» **Problem**
Search the entries below for the string "toModel" and copy the lines that hold it.

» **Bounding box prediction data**
★ ★ ★ ★ ★ ★ ★

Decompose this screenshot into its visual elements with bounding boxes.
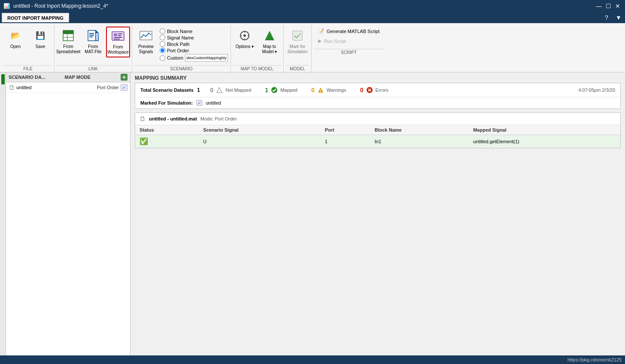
scenario-panel: SCENARIO DA... MAP MODE + 🗋 untitled Por… — [6, 72, 130, 364]
save-button[interactable]: 💾 Save — [28, 27, 52, 54]
col-block-name: Block Name — [370, 125, 469, 135]
from-workspace-button[interactable]: FromWorkspace — [106, 27, 130, 57]
scenario-row-name: untitled — [16, 85, 95, 90]
from-mat-file-button[interactable]: FromMAT-File — [81, 27, 105, 57]
content-panel: MAPPING SUMMARY Total Scenario Datasets … — [130, 72, 625, 364]
title-bar-controls[interactable]: — ☐ ✕ — [595, 2, 622, 10]
warnings-icon: ! — [317, 87, 324, 93]
mapped-icon — [271, 87, 278, 93]
generate-matlab-script-button[interactable]: 📝 Generate MATLAB Script — [314, 27, 383, 36]
map-mode-group: Block Name Signal Name Block Path Port O… — [159, 27, 229, 63]
custom-radio[interactable] — [160, 55, 165, 61]
minimize-button[interactable]: — — [595, 2, 603, 10]
custom-row: Custom — [160, 54, 228, 62]
svg-rect-25 — [293, 31, 302, 40]
map-mode-col: MAP MODE — [65, 75, 118, 80]
run-icon: ▶ — [318, 38, 322, 44]
map-to-model-button[interactable]: Map toModel ▾ — [258, 27, 282, 57]
ribbon-group-model: Mark forSimulation MODEL — [284, 25, 312, 72]
from-spreadsheet-button[interactable]: FromSpreadsheet — [56, 27, 80, 57]
map-to-model-label: Map toModel ▾ — [262, 44, 277, 54]
open-button[interactable]: 📂 Open — [3, 27, 27, 54]
svg-rect-8 — [89, 33, 94, 34]
svg-point-27 — [271, 87, 277, 93]
not-mapped-label: Not Mapped — [225, 87, 251, 93]
run-script-button[interactable]: ▶ Run Script — [314, 36, 383, 45]
svg-rect-10 — [89, 36, 93, 37]
preview-label: PreviewSignals — [138, 44, 154, 54]
port-order-radio[interactable] — [160, 48, 165, 53]
workspace-label: FromWorkspace — [107, 45, 129, 55]
maximize-button[interactable]: ☐ — [604, 2, 612, 10]
scenario-group-label: SCENARIO — [134, 65, 229, 71]
link-group-label: LINK — [56, 65, 130, 71]
block-path-label: Block Path — [167, 42, 190, 47]
scenario-check[interactable]: ✓ — [121, 84, 127, 91]
title-bar: 📊 untitled - Root Inport Mapping:lesson2… — [0, 0, 625, 12]
errors-stat: 0 Errors — [360, 87, 388, 93]
summary-stats: Total Scenario Datasets 1 0 Not Mapped 1 — [135, 83, 620, 97]
options-label: Options ▾ — [236, 44, 254, 49]
collapse-button[interactable]: ▼ — [614, 13, 623, 22]
svg-text:!: ! — [320, 89, 321, 93]
scenario-row-mode: Port Order — [97, 85, 119, 90]
scenario-row-untitled: 🗋 untitled Port Order ✓ — [6, 82, 130, 93]
ribbon-toolbar: 📂 Open 💾 Save FILE — [0, 23, 625, 72]
mark-icon — [291, 29, 304, 42]
status-ok-icon: ✅ — [140, 138, 148, 145]
options-button[interactable]: Options ▾ — [233, 27, 257, 54]
app-icon: 📊 — [3, 3, 10, 9]
spreadsheet-label: FromSpreadsheet — [56, 44, 81, 54]
ribbon-group-map-to-model: Options ▾ Map toModel ▾ MAP TO MODEL — [231, 25, 284, 72]
sim-row: Marked For Simulation: ✓ untitled — [135, 97, 620, 108]
errors-label: Errors — [376, 87, 388, 93]
svg-rect-15 — [114, 37, 122, 38]
ribbon-group-script: 📝 Generate MATLAB Script ▶ Run Script SC… — [312, 25, 386, 72]
not-mapped-icon — [216, 87, 223, 93]
detail-header-row: 🗋 untitled - untitled.mat Mode: Port Ord… — [135, 113, 620, 125]
port-order-label: Port Order — [167, 48, 189, 53]
total-count: 1 — [197, 87, 200, 93]
sim-check[interactable]: ✓ — [196, 100, 202, 106]
cell-status: ✅ — [135, 135, 199, 148]
errors-count: 0 — [360, 87, 364, 93]
link-buttons: FromSpreadsheet FromMAT-File — [56, 25, 130, 63]
ribbon-group-link: FromSpreadsheet FromMAT-File — [55, 25, 132, 72]
help-button[interactable]: ? — [602, 13, 611, 22]
window-title: untitled - Root Inport Mapping:lesson2_4… — [13, 3, 108, 9]
block-name-radio[interactable] — [160, 28, 165, 34]
main-area: SCENARIO DA... MAP MODE + 🗋 untitled Por… — [0, 72, 625, 364]
options-icon — [238, 29, 252, 42]
mat-label: FromMAT-File — [85, 44, 101, 54]
signal-name-radio[interactable] — [160, 35, 165, 40]
warnings-stat: 0 ! Warnings — [311, 87, 346, 93]
scenario-row-icon: 🗋 — [9, 84, 15, 91]
preview-signals-button[interactable]: PreviewSignals — [134, 27, 158, 57]
table-row: ✅ U 1 In1 untitled.getElement(1) — [135, 135, 620, 148]
save-icon: 💾 — [33, 29, 47, 42]
file-buttons: 📂 Open 💾 Save — [3, 25, 52, 63]
total-label: Total Scenario Datasets — [140, 87, 194, 93]
scenario-buttons: PreviewSignals Block Name Signal Name Bl… — [134, 25, 229, 63]
close-button[interactable]: ✕ — [614, 2, 622, 10]
ribbon-container: ROOT INPORT MAPPING ? ▼ 📂 Open 💾 Save FI… — [0, 12, 625, 72]
tab-root-inport-mapping[interactable]: ROOT INPORT MAPPING — [2, 13, 69, 22]
svg-rect-17 — [140, 31, 152, 40]
custom-input[interactable] — [185, 54, 228, 62]
block-path-radio[interactable] — [160, 41, 165, 47]
ribbon-group-scenario: PreviewSignals Block Name Signal Name Bl… — [132, 25, 231, 72]
svg-marker-26 — [217, 87, 222, 93]
map-icon — [263, 29, 276, 42]
model-group-label: MODEL — [285, 65, 309, 71]
script-buttons: 📝 Generate MATLAB Script ▶ Run Script — [313, 25, 384, 47]
not-mapped-stat: 0 Not Mapped — [210, 87, 252, 93]
warnings-count: 0 — [311, 87, 315, 93]
block-name-label: Block Name — [167, 29, 192, 34]
add-scenario-button[interactable]: + — [121, 74, 127, 81]
save-label: Save — [36, 44, 46, 49]
svg-rect-1 — [63, 30, 73, 34]
open-label: Open — [10, 44, 21, 49]
mapped-count: 1 — [265, 87, 268, 93]
mark-for-simulation-button[interactable]: Mark forSimulation — [285, 27, 309, 57]
spreadsheet-icon — [61, 29, 75, 42]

★ ★ ★ ★ ★ ★ ★

» **Solution to this exercise**
map-to-model-button[interactable]: Map toModel ▾ — [258, 27, 282, 57]
map-to-model-label: Map toModel ▾ — [262, 44, 277, 54]
ribbon-group-map-to-model: Options ▾ Map toModel ▾ MAP TO MODEL — [231, 25, 284, 72]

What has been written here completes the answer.